• Dataset excerpts:
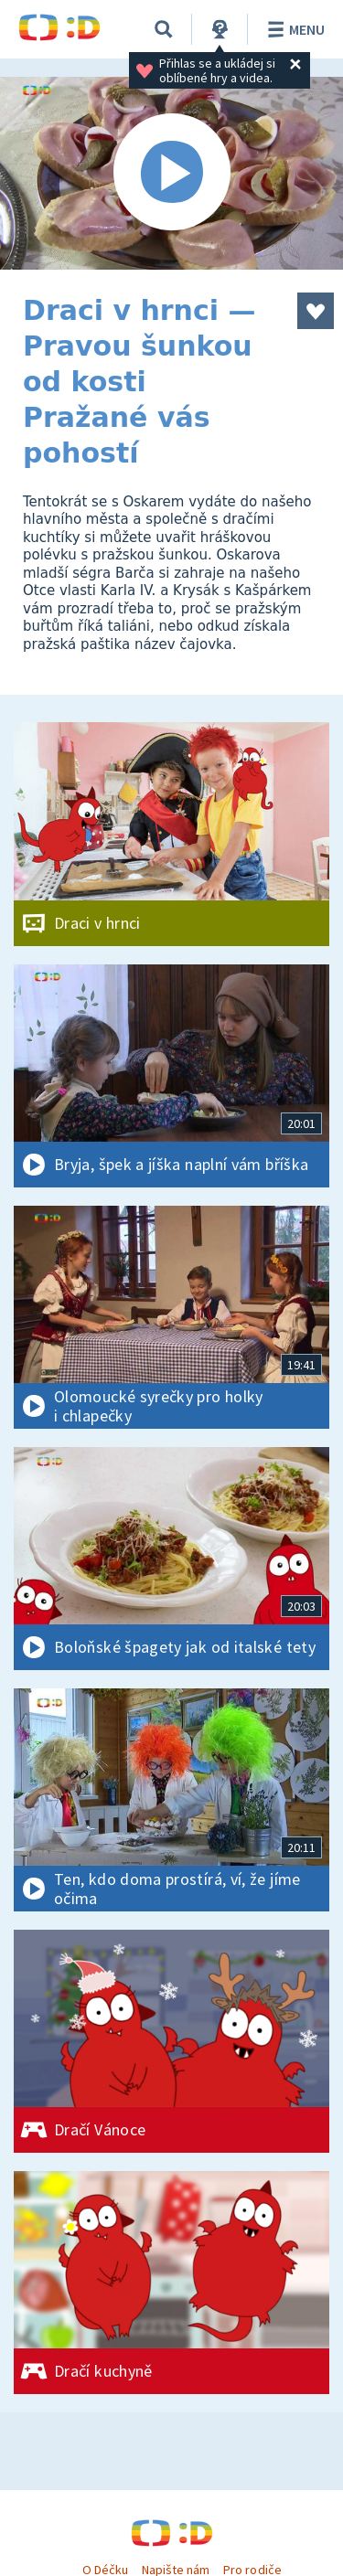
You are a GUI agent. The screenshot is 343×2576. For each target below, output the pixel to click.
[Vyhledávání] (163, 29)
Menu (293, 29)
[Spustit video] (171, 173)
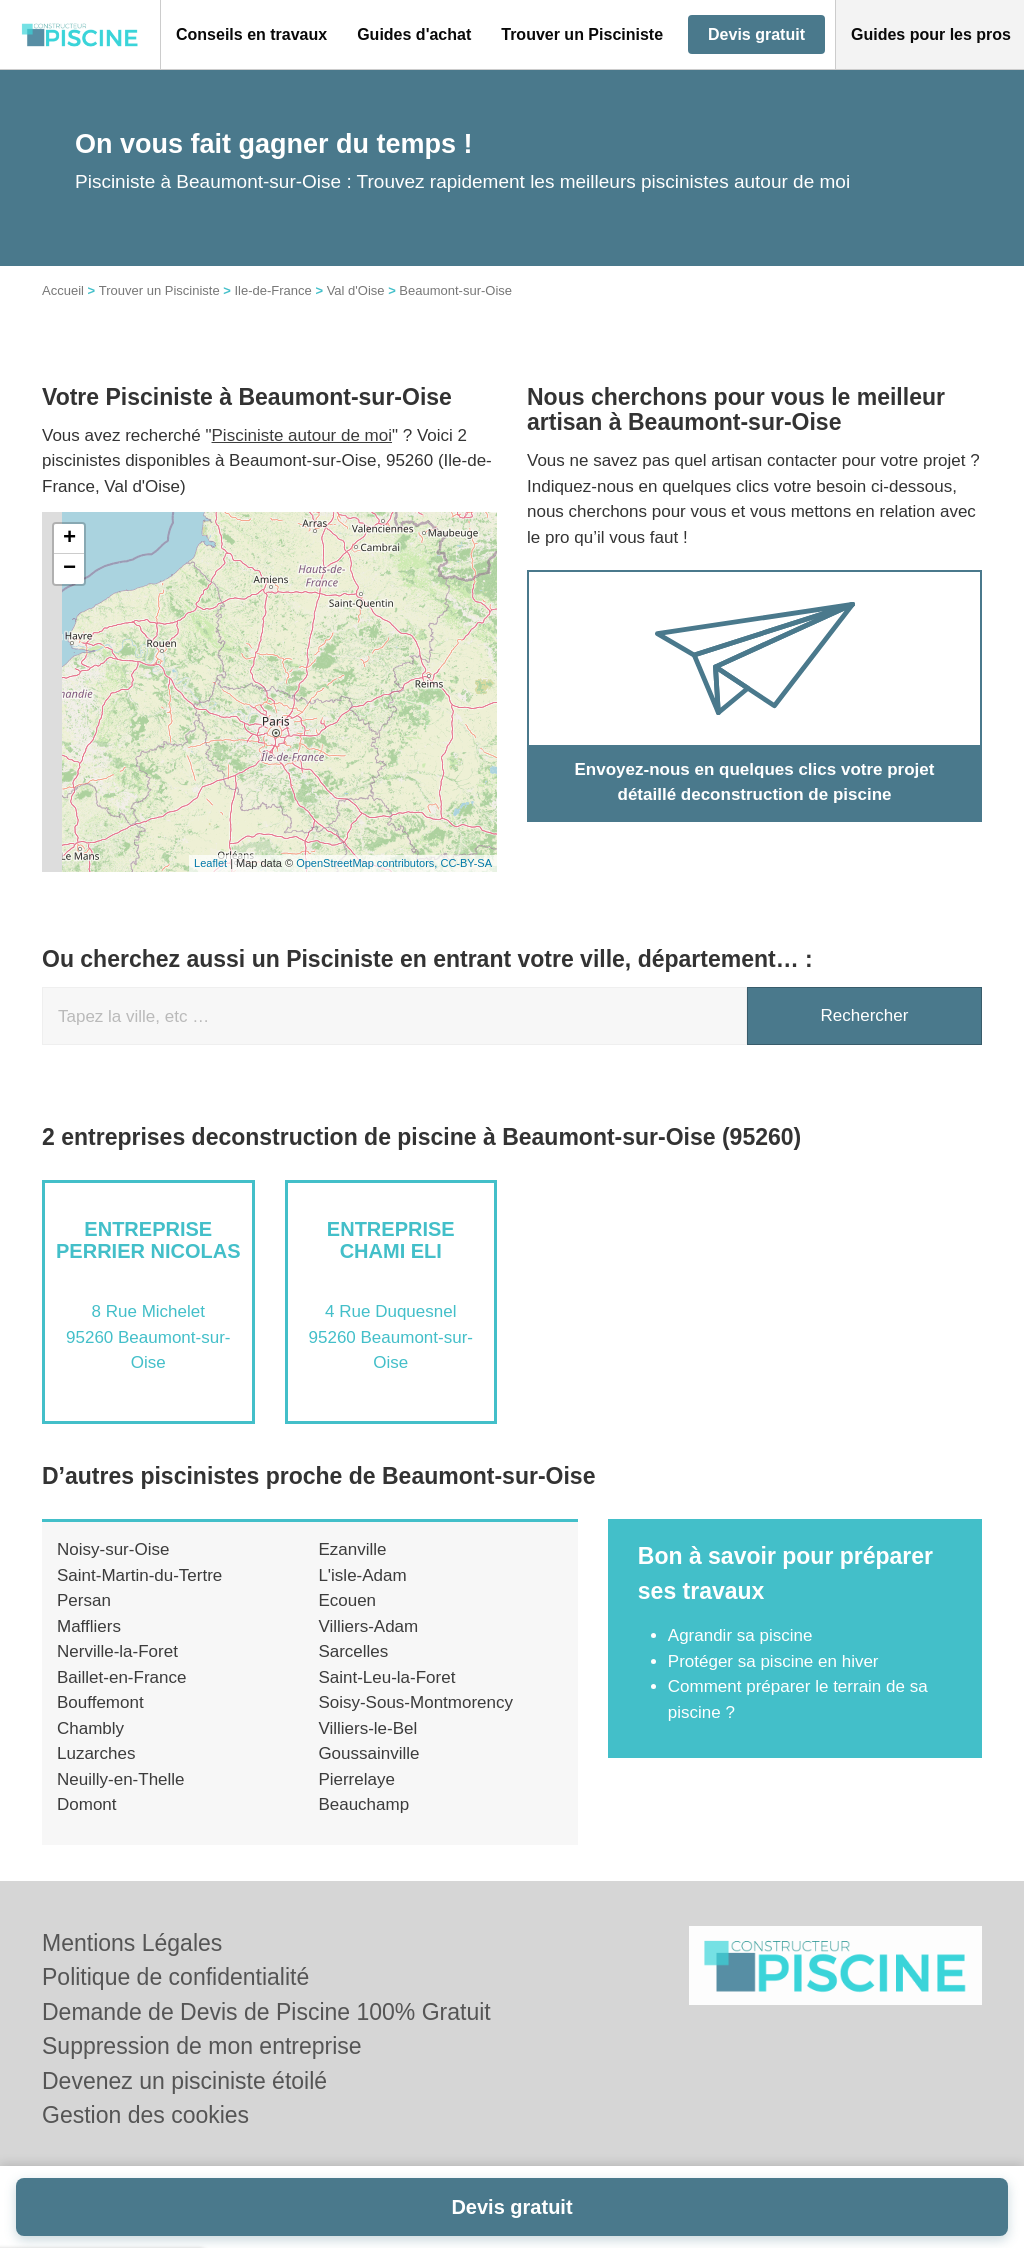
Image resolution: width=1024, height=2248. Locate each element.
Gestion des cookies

• What is required: What is needed is a word-for-word copy of the lines from the one containing "Menu (293, 29)" through the final line of the records above, both included, with the pictures left out.

• Expected answer:
Menu (293, 29)
[Spustit video] (171, 173)
Image resolution: width=1024, height=2248. Locate each element.
Gestion des cookies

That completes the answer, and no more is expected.